YOUR ASSIGNMENT
An exact printout of all the entries is required.
DATA START
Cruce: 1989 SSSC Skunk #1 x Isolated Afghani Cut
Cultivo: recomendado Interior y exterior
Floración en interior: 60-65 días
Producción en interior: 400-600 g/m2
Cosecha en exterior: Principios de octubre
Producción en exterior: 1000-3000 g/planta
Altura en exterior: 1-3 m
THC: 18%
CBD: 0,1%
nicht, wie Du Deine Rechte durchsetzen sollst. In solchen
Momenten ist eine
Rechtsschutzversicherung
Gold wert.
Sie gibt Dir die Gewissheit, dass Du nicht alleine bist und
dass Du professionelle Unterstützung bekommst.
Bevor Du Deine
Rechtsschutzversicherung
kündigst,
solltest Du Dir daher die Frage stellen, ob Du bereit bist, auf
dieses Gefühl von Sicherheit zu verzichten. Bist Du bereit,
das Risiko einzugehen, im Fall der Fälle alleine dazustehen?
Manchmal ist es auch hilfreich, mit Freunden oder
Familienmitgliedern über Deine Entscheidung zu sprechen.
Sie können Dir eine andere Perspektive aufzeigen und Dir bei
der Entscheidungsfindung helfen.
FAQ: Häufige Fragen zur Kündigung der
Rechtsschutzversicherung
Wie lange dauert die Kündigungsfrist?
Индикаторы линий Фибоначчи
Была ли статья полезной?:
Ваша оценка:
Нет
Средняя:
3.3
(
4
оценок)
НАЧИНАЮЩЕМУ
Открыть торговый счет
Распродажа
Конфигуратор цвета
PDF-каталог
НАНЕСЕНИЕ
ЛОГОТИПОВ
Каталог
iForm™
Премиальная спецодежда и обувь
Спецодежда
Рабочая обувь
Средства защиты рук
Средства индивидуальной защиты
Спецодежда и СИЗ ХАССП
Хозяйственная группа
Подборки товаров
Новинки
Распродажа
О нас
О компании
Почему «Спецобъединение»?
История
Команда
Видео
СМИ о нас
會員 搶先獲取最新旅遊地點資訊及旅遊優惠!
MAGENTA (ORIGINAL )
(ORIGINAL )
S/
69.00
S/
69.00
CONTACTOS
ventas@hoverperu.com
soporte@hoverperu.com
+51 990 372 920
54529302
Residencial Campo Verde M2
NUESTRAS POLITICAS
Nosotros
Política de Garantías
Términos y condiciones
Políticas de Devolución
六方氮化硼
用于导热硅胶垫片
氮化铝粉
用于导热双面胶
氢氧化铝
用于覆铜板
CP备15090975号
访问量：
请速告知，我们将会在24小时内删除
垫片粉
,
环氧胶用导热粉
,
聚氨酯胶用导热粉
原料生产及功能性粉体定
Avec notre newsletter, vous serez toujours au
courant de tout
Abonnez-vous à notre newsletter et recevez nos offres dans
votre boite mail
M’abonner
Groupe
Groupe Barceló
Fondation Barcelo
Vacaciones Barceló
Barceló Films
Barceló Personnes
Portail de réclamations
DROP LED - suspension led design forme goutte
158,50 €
DATA END
WRITTEN ANSWER
Cruce: 1989 SSSC Skunk #1 x Isolated Afghani Cut
Cultivo: recomendado Interior y exterior
Floración en interior: 60-65 días
Producción en interior: 400-600 g/m2
Cosecha en exterior: Principios de octubre
Producción en exterior: 1000-3000 g/planta
Altura en exterior: 1-3 m
THC: 18%
CBD: 0,1%
nicht, wie Du Deine Rechte durchsetzen sollst. In solchen
Momenten ist eine
Rechtsschutzversicherung
Gold wert.
Sie gibt Dir die Gewissheit, dass Du nicht alleine bist und
dass Du professionelle Unterstützung bekommst.
Bevor Du Deine
Rechtsschutzversicherung
kündigst,
solltest Du Dir daher die Frage stellen, ob Du bereit bist, auf
dieses Gefühl von Sicherheit zu verzichten. Bist Du bereit,
das Risiko einzugehen, im Fall der Fälle alleine dazustehen?
Manchmal ist es auch hilfreich, mit Freunden oder
Familienmitgliedern über Deine Entscheidung zu sprechen.
Sie können Dir eine andere Perspektive aufzeigen und Dir bei
der Entscheidungsfindung helfen.
FAQ: Häufige Fragen zur Kündigung der
Rechtsschutzversicherung
Wie lange dauert die Kündigungsfrist?
Индикаторы линий Фибоначчи
Была ли статья полезной?:
Ваша оценка:
Нет
Средняя:
3.3
(
4
оценок)
НАЧИНАЮЩЕМУ
Открыть торговый счет
Распродажа
Конфигуратор цвета
PDF-каталог
НАНЕСЕНИЕ
ЛОГОТИПОВ
Каталог
iForm™
Премиальная спецодежда и обувь
Спецодежда
Рабочая обувь
Средства защиты рук
Средства индивидуальной защиты
Спецодежда и СИЗ ХАССП
Хозяйственная группа
Подборки товаров
Новинки
Распродажа
О нас
О компании
Почему «Спецобъединение»?
История
Команда
Видео
СМИ о нас
會員 搶先獲取最新旅遊地點資訊及旅遊優惠!
MAGENTA (ORIGINAL )
(ORIGINAL )
S/
69.00
S/
69.00
CONTACTOS
ventas@hoverperu.com
soporte@hoverperu.com
+51 990 372 920
54529302
Residencial Campo Verde M2
NUESTRAS POLITICAS
Nosotros
Política de Garantías
Términos y condiciones
Políticas de Devolución
六方氮化硼
用于导热硅胶垫片
氮化铝粉
用于导热双面胶
氢氧化铝
用于覆铜板
CP备15090975号
访问量：
请速告知，我们将会在24小时内删除
垫片粉
,
环氧胶用导热粉
,
聚氨酯胶用导热粉
原料生产及功能性粉体定
Avec notre newsletter, vous serez toujours au
courant de tout
Abonnez-vous à notre newsletter et recevez nos offres dans
votre boite mail
M’abonner
Groupe
Groupe Barceló
Fondation Barcelo
Vacaciones Barceló
Barceló Films
Barceló Personnes
Portail de réclamations
DROP LED - suspension led design forme goutte
158,50 €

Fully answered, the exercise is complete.